I finanzieri del Nucleo Speciale Polizia Valutaria, sotto il coordinamento della Direzione Distrettuale Antimafia, hanno confiscato il patrimonio di un imprenditore 50enne, P.A., detto Daniele, e costituito dal compendio aziendale di diverse imprese, quote societarie, immobili, autoveicoli e rapporti finanziari, stimato in circa 8 milioni di euro e dislocato su tutto il territorio nazionale.
Al 50enne, peraltro sottoposto alla Sorveglianza Speciale con obbligo di soggiorno, è stata riconosciuta la pericolosità sociale, per una presunta contiguità alle cosche di ‘ndrangheta degli “Iamonte” di Melito Porto Salvo e dei “Piromalli” di Gioia Tauro e dal ruolo di imprenditore ritenuto “colluso”.
Nel dettaglio, il provvedimento si fonda sulle risultanze delle attività investigative della Guardia di Finanza, dalle quali sarebbe emerso che l’imprenditore fosse, da tempo, in affari con la ‘ndrangheta, avendo avviato e accresciuto le proprie attività grazie ad una “contiguità funzionale” e agli appoggi delle cosche, egemoni nelle rispettive aree.
Uno stretto rapporto che secondo gli inquirenti sarebbe consolidato da anni sostenendo l’ascesa dell’imprenditore e favorendo gli interessi dei sodalizi mafiosi, rafforzandone le capacità operative e di controllo del territorio.
Le investigazioni hanno preso spunto dalle risultanze dell’operazione “Ada” (QUI), conclusasi con l’esecuzione, nel corso del 2013, di provvedimenti cautelari e personali nei confronti di numerosi affiliati alla cosca Iamonte accusati, tra gli altri reati, di associazione di tipo mafioso (QUI).

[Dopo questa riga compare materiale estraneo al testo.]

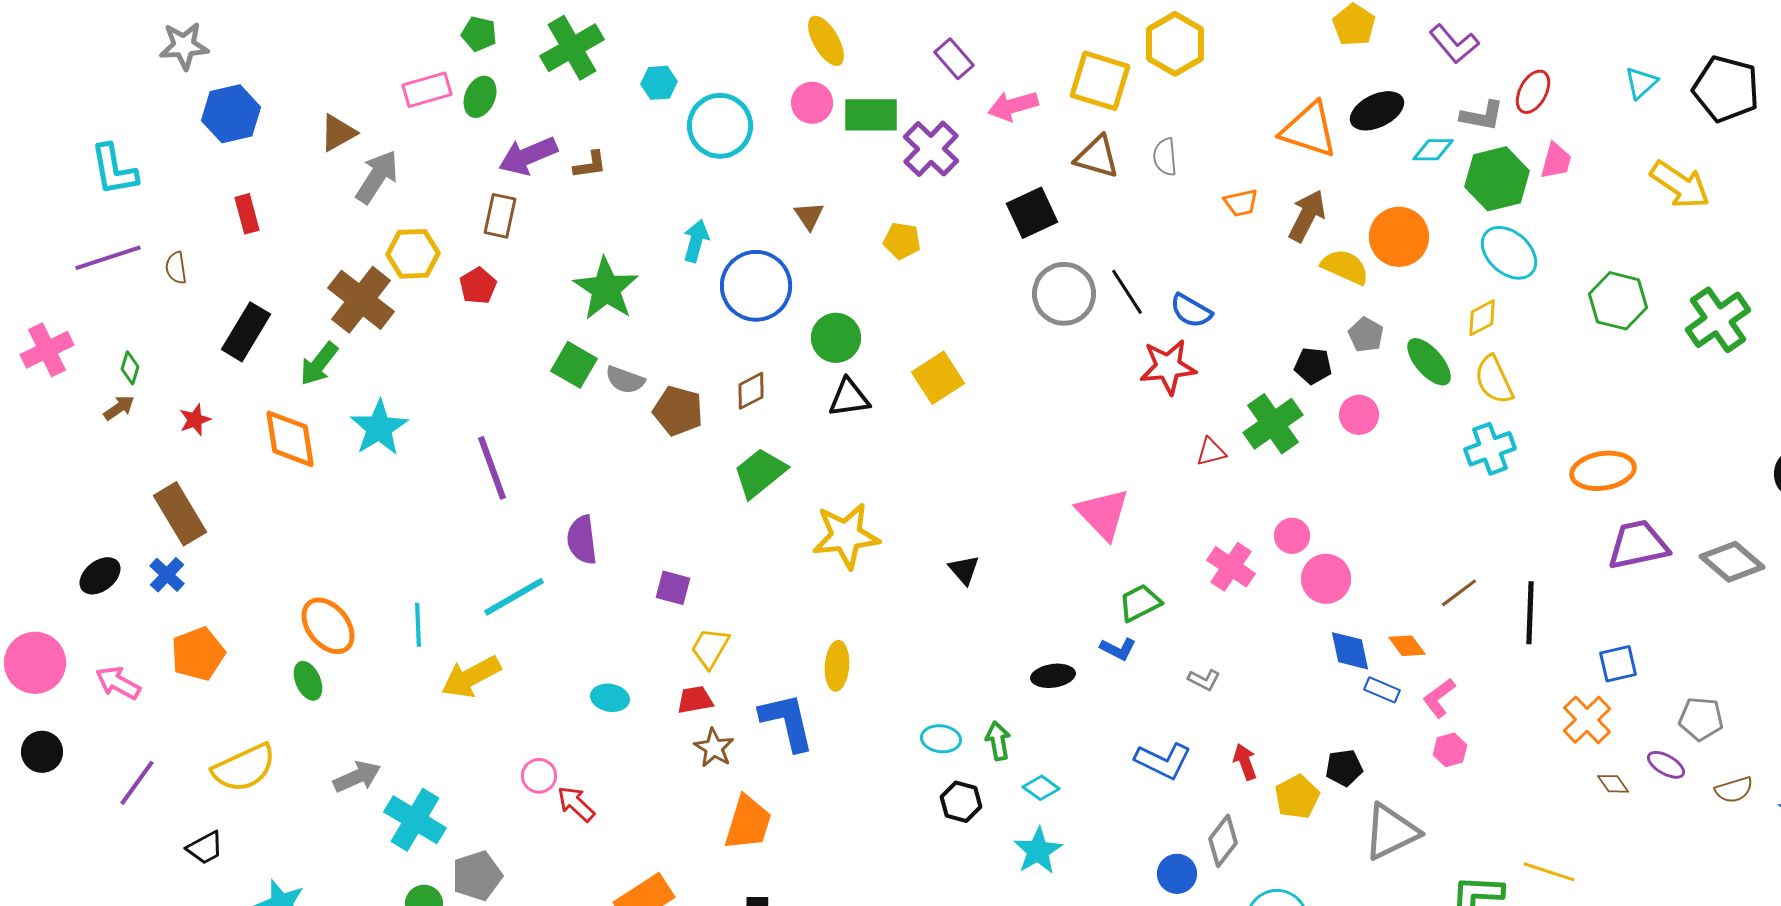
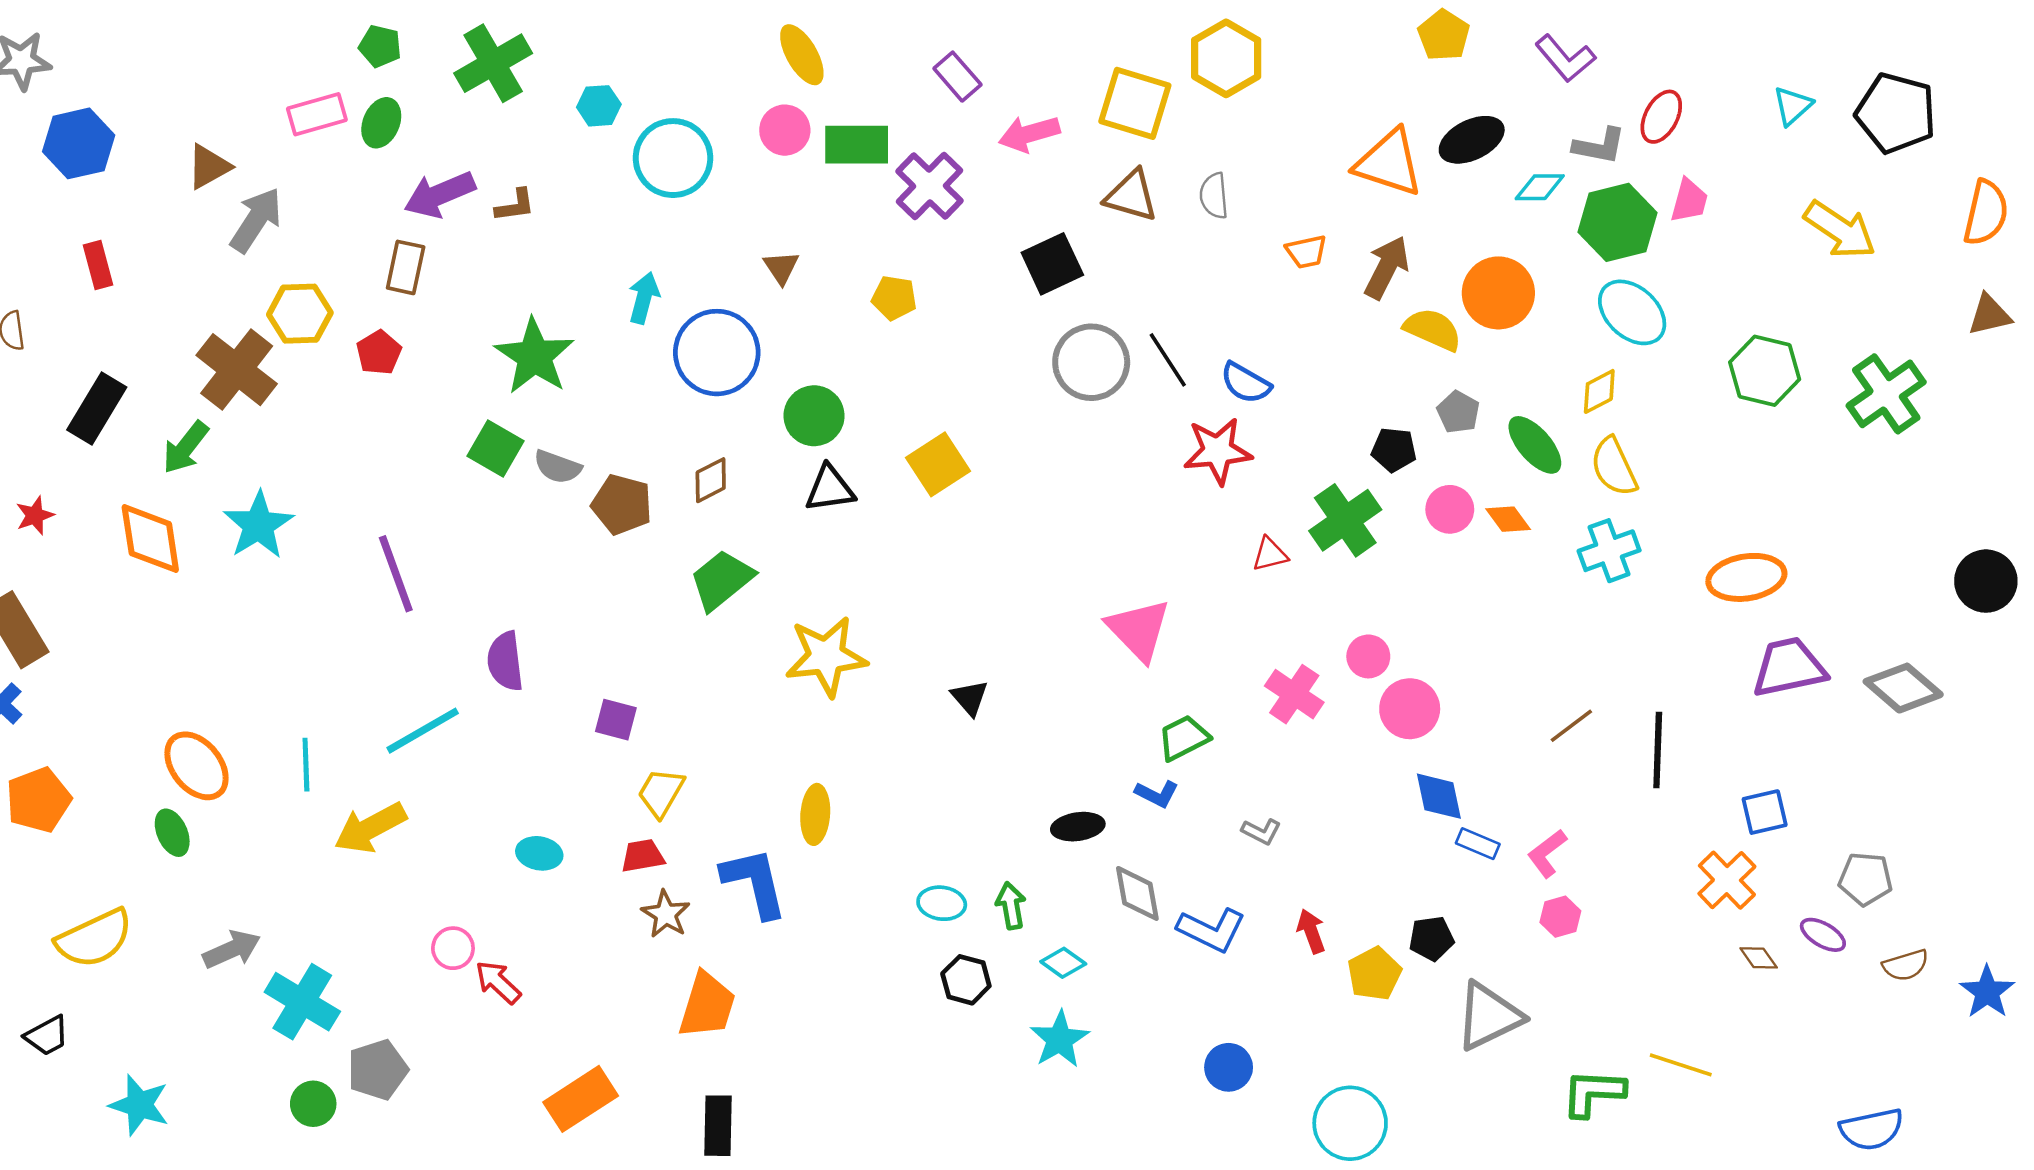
orange diamond: (1407, 646) -> (1508, 519), moved
gray diamond: (1223, 841) -> (1137, 893), moved, turned -48

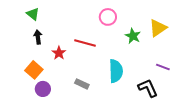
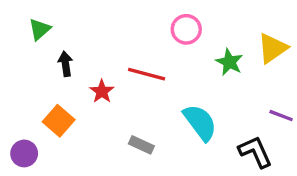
green triangle: (33, 14) -> (40, 29), moved, turned 40
cyan semicircle: (116, 71) -> (200, 122), turned -35
purple circle: (43, 89) -> (24, 153), moved

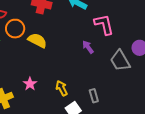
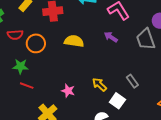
yellow semicircle: (37, 40) -> (74, 41), moved
gray trapezoid: (120, 61) -> (146, 39), turned 30

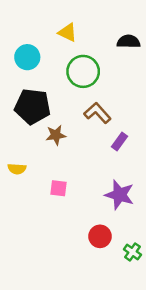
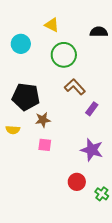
black pentagon: (32, 106) -> (26, 97), moved
brown star: (56, 135) -> (43, 120), moved

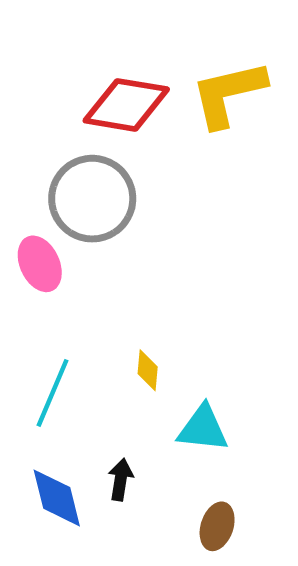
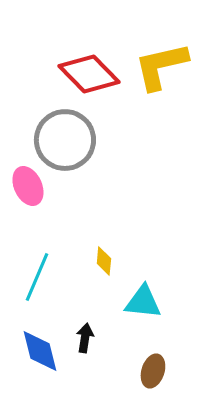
red diamond: (126, 105) -> (89, 74), turned 36

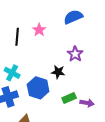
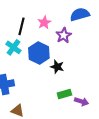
purple star: (75, 54) -> (64, 35), moved
cyan cross: (12, 73) -> (13, 47), moved
blue hexagon: (38, 88) -> (39, 53), moved

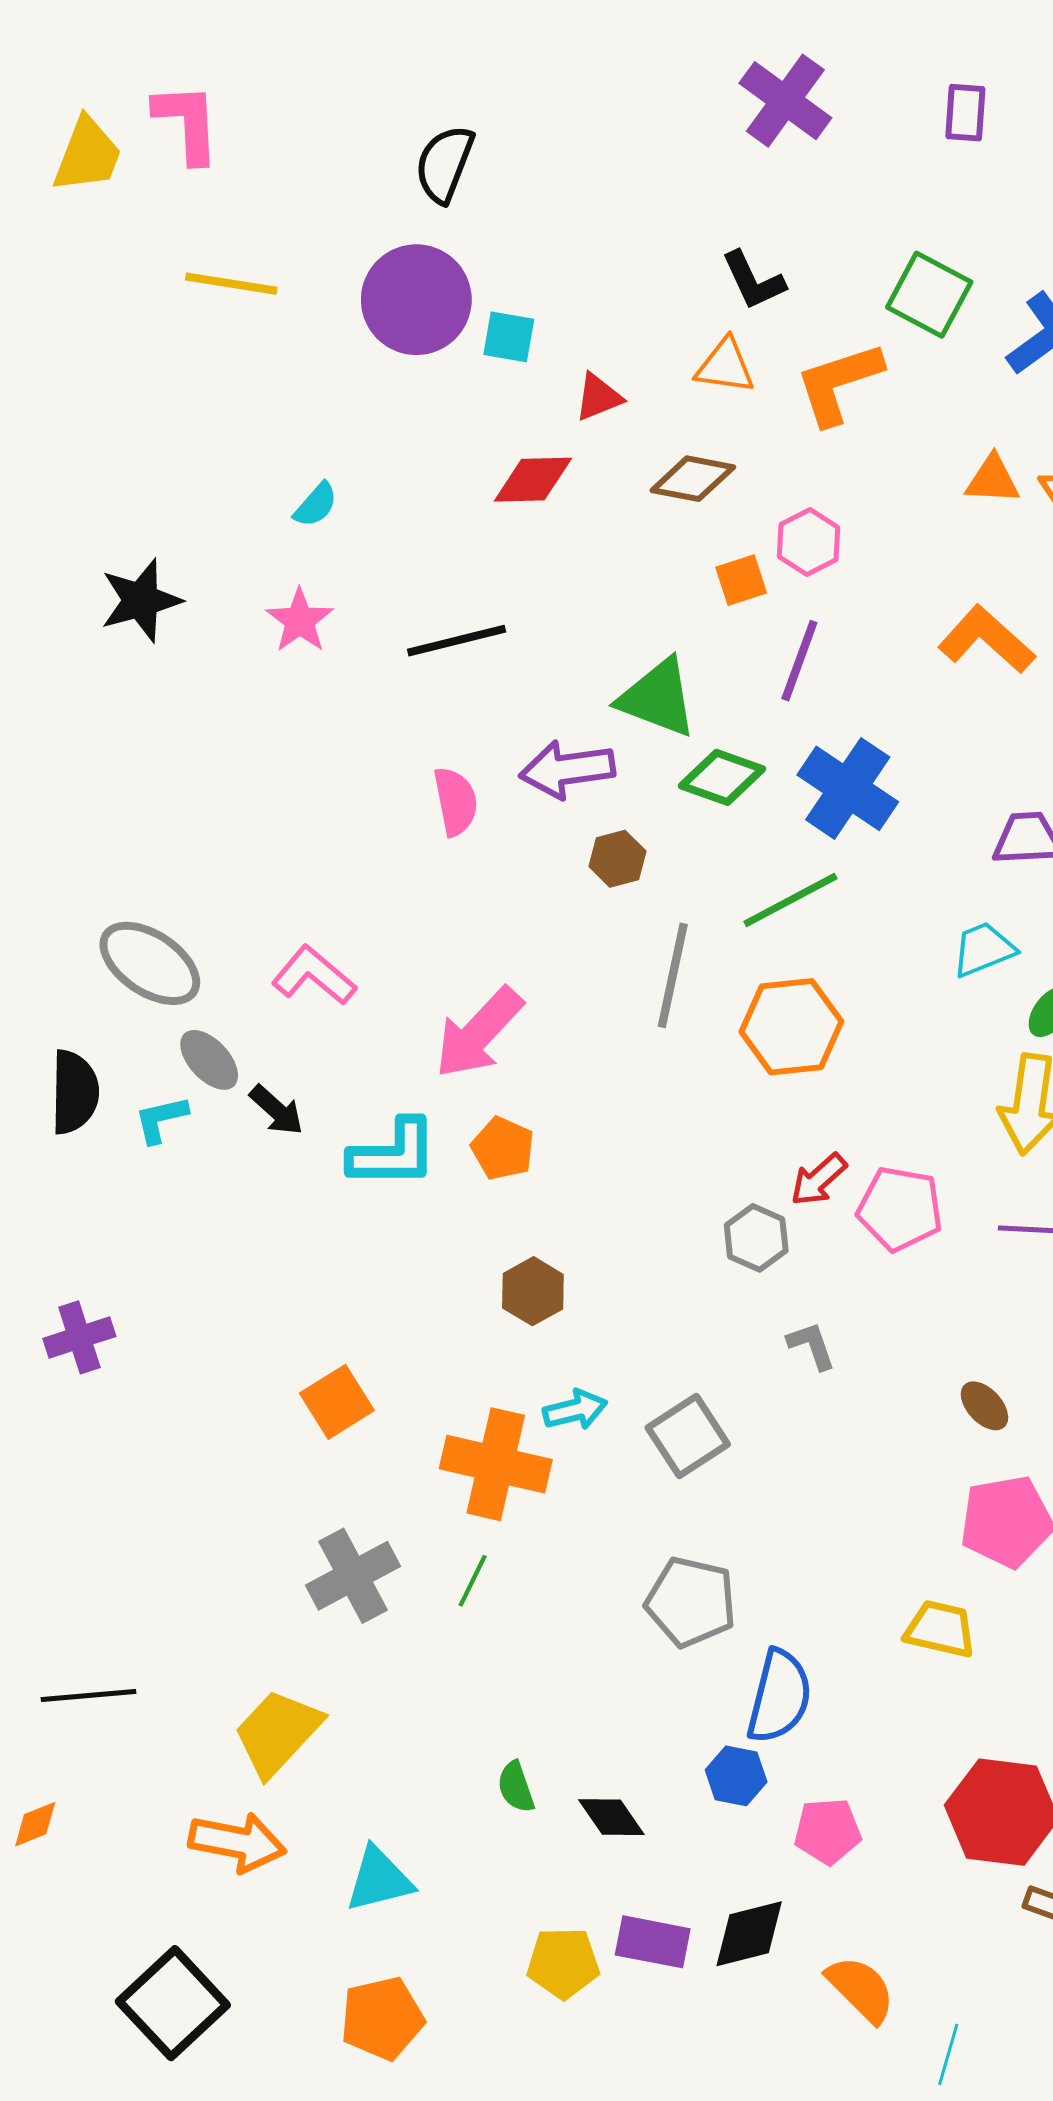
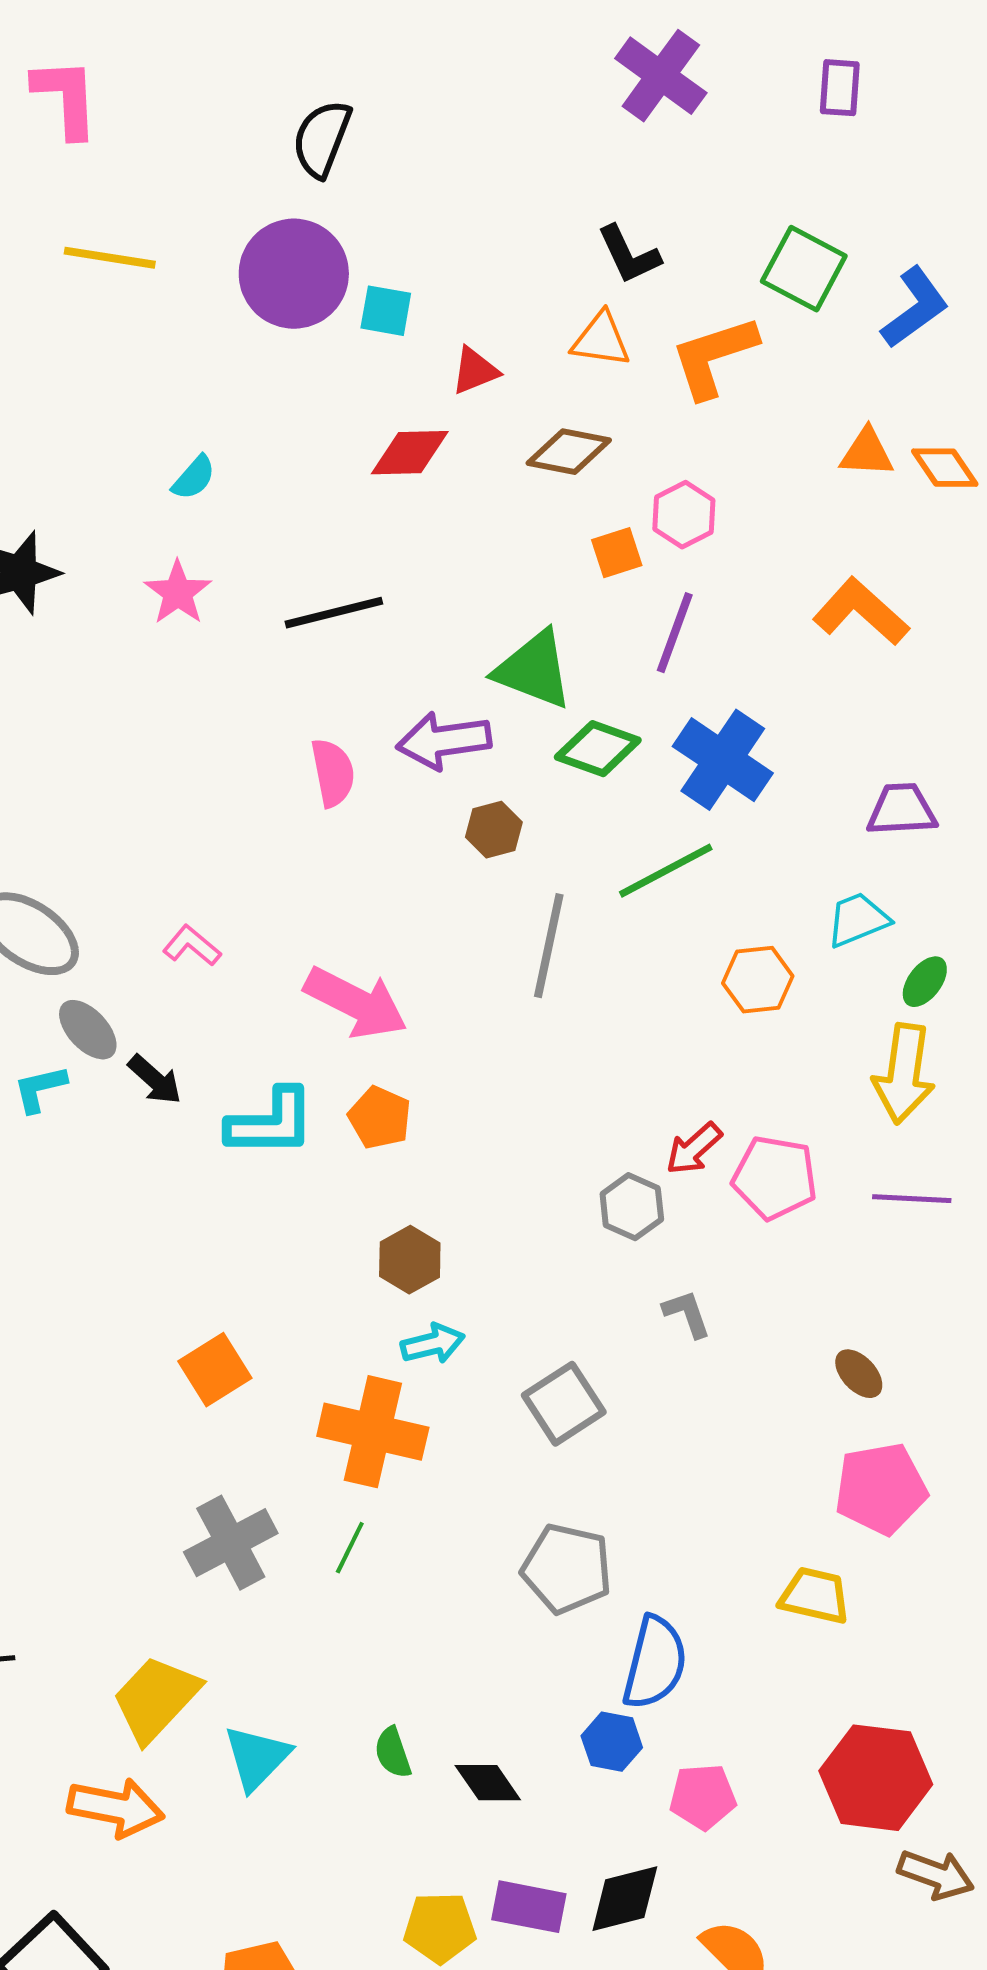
pink L-shape: (314, 975) -> (192, 946), size x0.7
orange hexagon: (791, 1027) -> (758, 980), moved, size x0.7
pink arrow: (479, 1033) -> (356, 1003), turned -106
cyan arrow: (575, 1410) -> (433, 1344), moved
cyan triangle: (379, 1879) -> (257, 1758), moved, turned -32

L’attività condotta dalle fiamme gialle si è avvalsa delle dichiarazioni di alcuni collaboratori di giustizia, ed avrebbe consentito di appurare come il 50enne non solo conoscesse da tempo i vertici della cosca Piromalli ma che li frequentasse e si rapportasse con loro; “ciò - sostengono gli investigatori - attraverso un rapporto tale da produrre mutua collaborazione e reciproci vantaggi, aventi ad oggetto i comuni interessi da realizzarsi sia sul territorio calabrese che in diverse parti del territorio nazionale (Emilia Romagna, Lazio e Lombardia)”.
In relazione agli esiti degli accertamenti effettuati, la Sezione Misure di Prevenzione del Tribunale di Reggio Calabria, su richiesta della Dda, con due diversi provvedimenti risalenti al 2018 ed al 2019 aveva disposto la misura cautelare del sequestro sul patrimonio considerato come accumulato illecitamente dall’imprenditore.
Al riguardo, le indagini a carattere economico-patrimoniale delegate dalla Dda delineerebbero il profilo di pericolosità sociale qualificata dell’uomo ed accerterebbero una sproporzione esistente tra il profilo reddituale e quello patrimoniale dell’imprenditore e del suo nucleo familiare, che nella gestione dei propri affari si sarebbero avvalsi anche di prestanome.
In questa vicenda è stata determinante la ricostruzione dei flussi finanziari, agevolata dal supporto informativo contenuto in alcune segnalazioni di operazioni sospette pervenute al Nucleo Speciale di Polizia Valutaria per fini di prevenzione antiriciclaggio.
Lo sviluppo analitico di tali preziose informazioni ha costituito, come accade spesso in indagini analoghe, un imprescindibile strumento di supporto utile ad orientare le investigazioni ed aggredire i patrimoni di provenienza illecita.